Saved entries
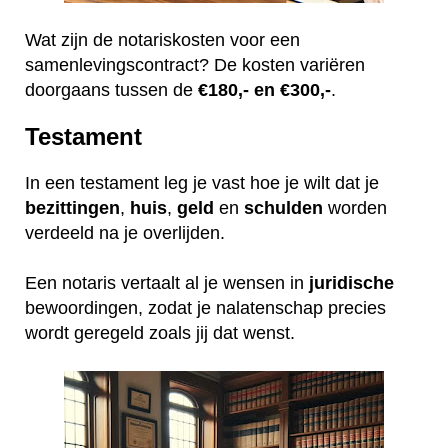
Wat zijn de notariskosten voor een
samenlevingscontract? De kosten variëren
doorgaans tussen de
€180,- en €300,-
.
Testament
In een testament leg je vast hoe je wilt dat je
bezittingen
,
huis
,
geld
en
schulden
worden
verdeeld na je overlijden.
Een notaris vertaalt al je wensen in
juridische
bewoordingen, zodat je nalatenschap precies
wordt geregeld zoals jij dat wenst.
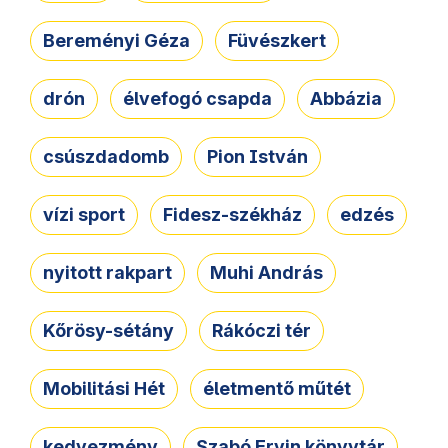
Bereményi Géza
Füvészkert
drón
élvefogó csapda
Abbázia
csúszdadomb
Pion István
vízi sport
Fidesz-székház
edzés
nyitott rakpart
Muhi András
Kőrösy-sétány
Rákóczi tér
Mobilitási Hét
életmentő műtét
kedvezmény
Szabó Ervin könyvtár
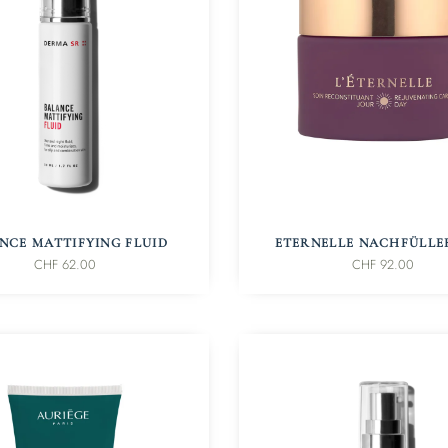
IN DEN WARENKORB
IN DEN WARENKORB
NCE MATTIFYING FLUID
ETERNELLE NACHFÜLLE
CHF
62.00
CHF
92.00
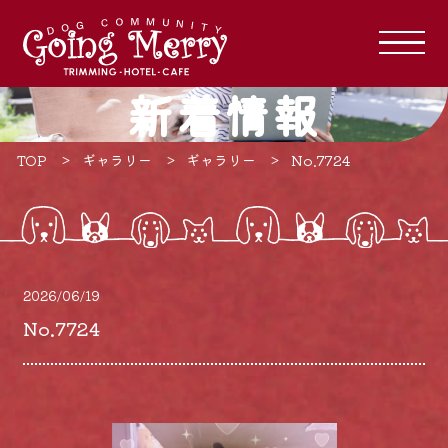
新着情報
TOP
ギャラリー
ギャラリー
No.7724
2026/06/19
No.7724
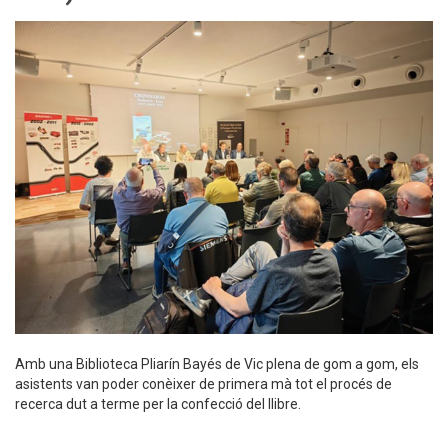
Amb una Biblioteca Pliarín Bayés de Vic plena de gom a gom, els
asistents van poder conèixer de primera mà tot el procés de
recerca dut a terme per la confecció del llibre.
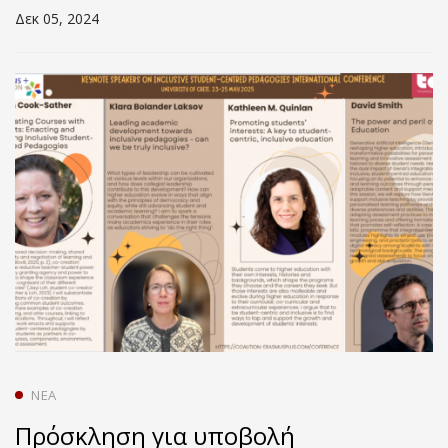
Δεκ 05, 2024
επιστήμης. Η περίπτωση της
Ομάδας Εξωστρέφειας του Τμήματος
Χημείας Πανεπιστημίου Κρήτης.
Έξυπνες λύσεις επικοινωνίας.
ΝΈΑ
Πρόσκληση για υποβολή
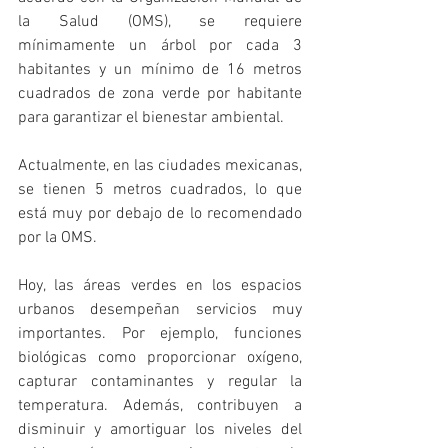
la Salud (OMS), se requiere 
mínimamente un árbol por cada 3 
habitantes y un mínimo de 16 metros 
cuadrados de zona verde por habitante 
para garantizar el bienestar ambiental.
Actualmente, en las ciudades mexicanas, 
se tienen 5 metros cuadrados, lo que 
está muy por debajo de lo recomendado 
por la OMS. 
Hoy, las áreas verdes en los espacios 
urbanos desempeñan servicios muy 
importantes. Por ejemplo, funciones 
biológicas como proporcionar oxígeno, 
capturar contaminantes y regular la 
temperatura. Además, contribuyen a 
disminuir y amortiguar los niveles del 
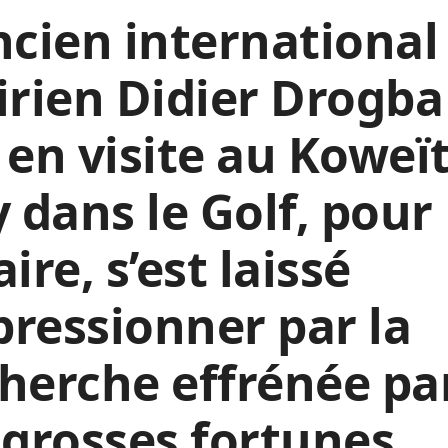
ncien international
irien Didier Drogba
 en visite au Koweï
y dans le Golf, pour
aire, s’est laissé
ressionner par la
herche effrénée pa
 grosses fortunes,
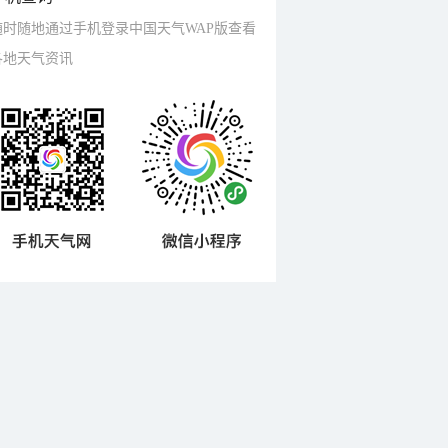
随时随地通过手机登录中国天气WAP版查看
各地天气资讯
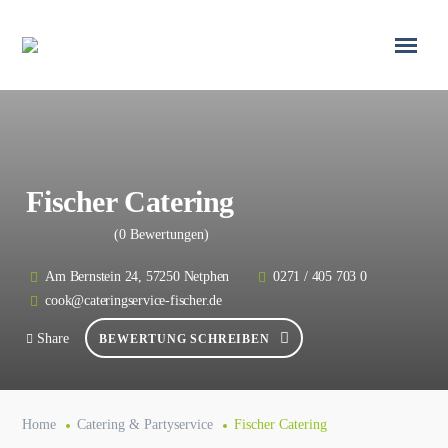
Fischer Catering
(0 Bewertungen)
Am Bernstein 24, 57250 Netphen
0271 / 405 703 0
cook@cateringservice-fischer.de
Share
BEWERTUNG SCHREIBEN
Home
Catering & Partyservice
Fischer Catering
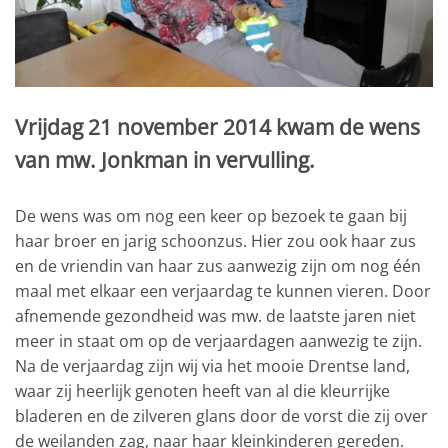
Vrijdag 21 november 2014 kwam de wens
van mw. Jonkman in vervulling.
De wens was om nog een keer op bezoek te gaan bij
haar broer en jarig schoonzus. Hier zou ook haar zus
en de vriendin van haar zus aanwezig zijn om nog één
maal met elkaar een verjaardag te kunnen vieren. Door
afnemende gezondheid was mw. de laatste jaren niet
meer in staat om op de verjaardagen aanwezig te zijn.
Na de verjaardag zijn wij via het mooie Drentse land,
waar zij heerlijk genoten heeft van al die kleurrijke
bladeren en de zilveren glans door de vorst die zij over
de weilanden zag, naar haar kleinkinderen gereden.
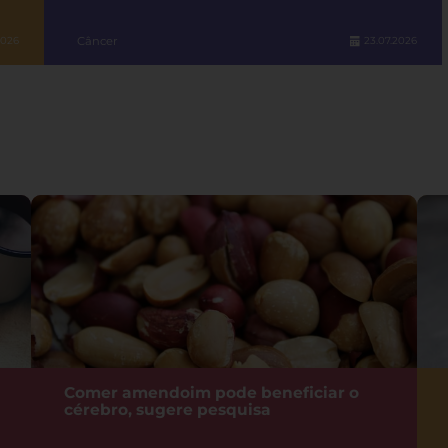
Câncer
2026
23.07.2026
Comer amendoim pode beneficiar o
cérebro, sugere pesquisa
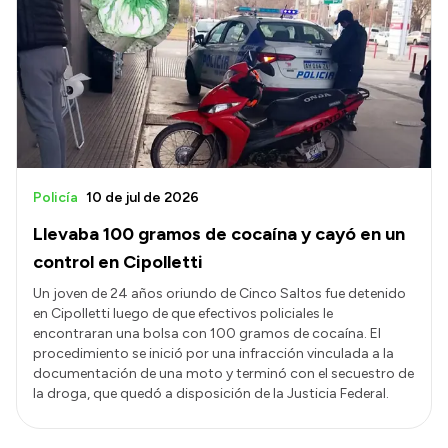
Policía
10 de jul de 2026
Llevaba 100 gramos de cocaína y cayó en un
control en Cipolletti
Un joven de 24 años oriundo de Cinco Saltos fue detenido
en Cipolletti luego de que efectivos policiales le
encontraran una bolsa con 100 gramos de cocaína. El
procedimiento se inició por una infracción vinculada a la
documentación de una moto y terminó con el secuestro de
la droga, que quedó a disposición de la Justicia Federal.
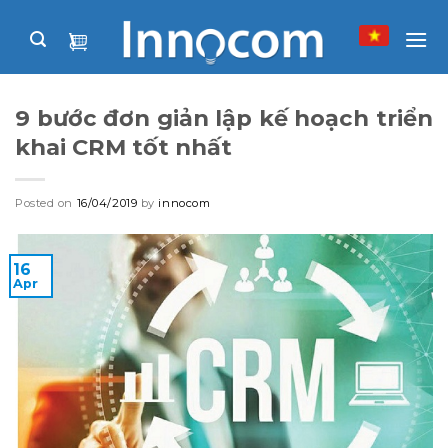
Skip
to
content
9 bước đơn giản lập kế hoạch triển
khai CRM tốt nhất
Posted on
16/04/2019
by
innocom
16
Apr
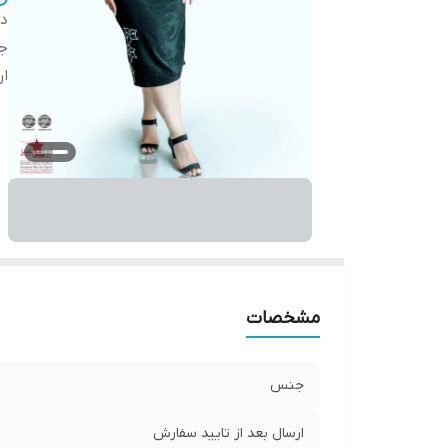
دس
ج
ار
مشخصات
جنس
ارسال بعد از تایید سفارش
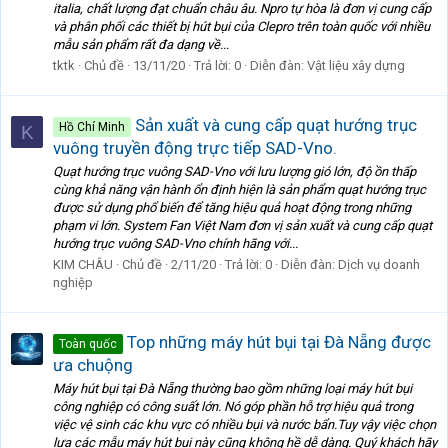
italia, chất lượng đạt chuẩn châu âu. Npro tự hòa là đơn vị cung cấp
và phân phối các thiết bị hút bụi của Clepro trên toàn quốc với nhiều
mẫu sản phẩm rất đa dạng về...
tktk
Chủ đề
13/11/20
Trả lời: 0
Diễn đàn:
Vật liệu xây dựng
Sản xuất và cung cấp quạt hướng trục
Hồ Chí Minh
K
vuông truyền động trực tiếp SAD-Vno.
Quạt hướng trục vuông SAD-Vno với lưu lượng gió lớn, độ ồn thấp
cùng khả năng vận hành ổn định hiện là sản phẩm quạt hướng trục
được sử dụng phổ biến để tăng hiệu quả hoạt động trong những
phạm vi lớn. System Fan Việt Nam đơn vị sản xuất và cung cấp quạt
hướng trục vuông SAD-Vno chính hãng với...
KIM CHÂU
Chủ đề
2/11/20
Trả lời: 0
Diễn đàn:
Dịch vụ doanh
nghiệp
Top những máy hút bụi tại Đà Nẵng được
Toàn quốc
ưa chuộng
Máy hút bụi tại Đà Nẵng thường bao gồm những loại máy hút bụi
công nghiệp có công suất lớn. Nó góp phần hỗ trợ hiệu quả trong
việc vệ sinh các khu vực có nhiều bụi và nước bẩn.Tuy vậy việc chọn
lựa các mẫu máy hút bụi này cũng không hề dễ dàng. Quý khách hãy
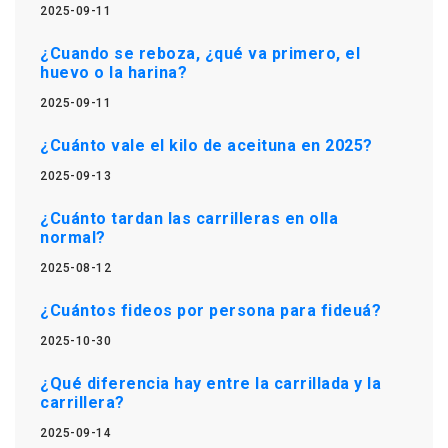
2025-09-11
¿Cuando se reboza, ¿qué va primero, el
huevo o la harina?
2025-09-11
¿Cuánto vale el kilo de aceituna en 2025?
2025-09-13
¿Cuánto tardan las carrilleras en olla
normal?
2025-08-12
¿Cuántos fideos por persona para fideuá?
2025-10-30
¿Qué diferencia hay entre la carrillada y la
carrillera?
2025-09-14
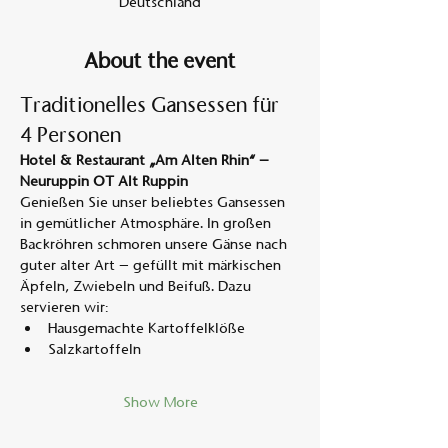
Deutschland
About the event
Traditionelles Gansessen für 
4 Personen
Hotel & Restaurant „Am Alten Rhin“ – 
Neuruppin OT Alt Ruppin
Genießen Sie unser beliebtes Gansessen 
in gemütlicher Atmosphäre. In großen 
Backröhren schmoren unsere Gänse nach 
guter alter Art – gefüllt mit märkischen 
Äpfeln, Zwiebeln und Beifuß. Dazu 
servieren wir:
Hausgemachte Kartoffelklöße
Salzkartoffeln
Show More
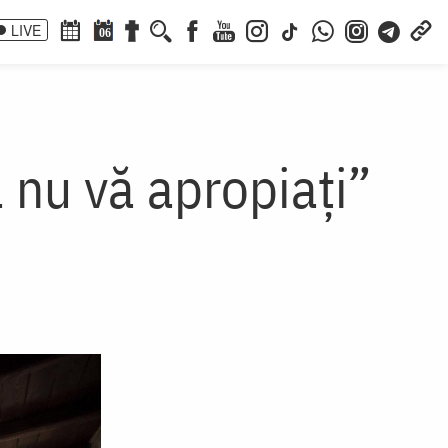
LIVE
06
ă nu vă apropiați”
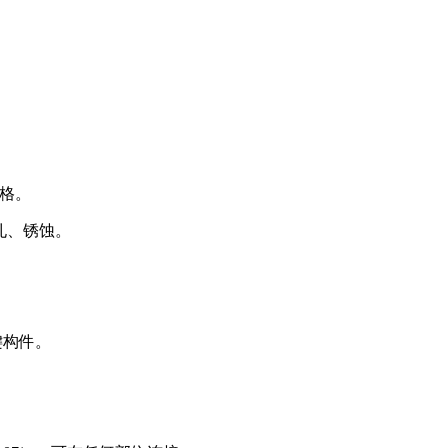
合格。
孔、锈蚀。
键构件。
。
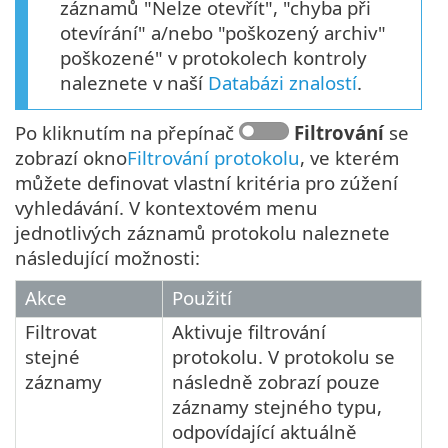
záznamů "Nelze otevřít", "chyba při
otevírání" a/nebo "poškozený archiv"
poškozené" v protokolech kontroly
naleznete v naší
Databázi znalostí
.
Po kliknutím na přepínač
Filtrování
se
zobrazí okno
Filtrování protokolu
, ve kterém
můžete definovat vlastní kritéria pro zúžení
vyhledávání. V kontextovém menu
jednotlivých záznamů protokolu naleznete
následující možnosti:
Akce
Použití
Filtrovat
Aktivuje filtrování
stejné
protokolu. V protokolu se
záznamy
následně zobrazí pouze
záznamy stejného typu,
odpovídající aktuálně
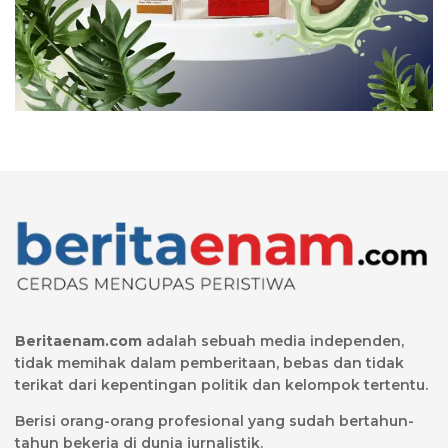
Beritaenam.com
adalah sebuah media independen,
tidak memihak dalam pemberitaan, bebas dan tidak
terikat dari kepentingan politik dan kelompok tertentu.
Berisi orang-orang profesional yang sudah bertahun-
tahun bekerja di dunia jurnalistik.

What is being asked:
Return, from the data, each line that has the word "hướng" in it.

Final answer:
Sản xuất và cung cấp quạt hướng trục
Quạt hướng trục vuông SAD-Vno với lưu lượng gió lớn, độ ồn thấp
cùng khả năng vận hành ổn định hiện là sản phẩm quạt hướng trục
hướng trục vuông SAD-Vno chính hãng với...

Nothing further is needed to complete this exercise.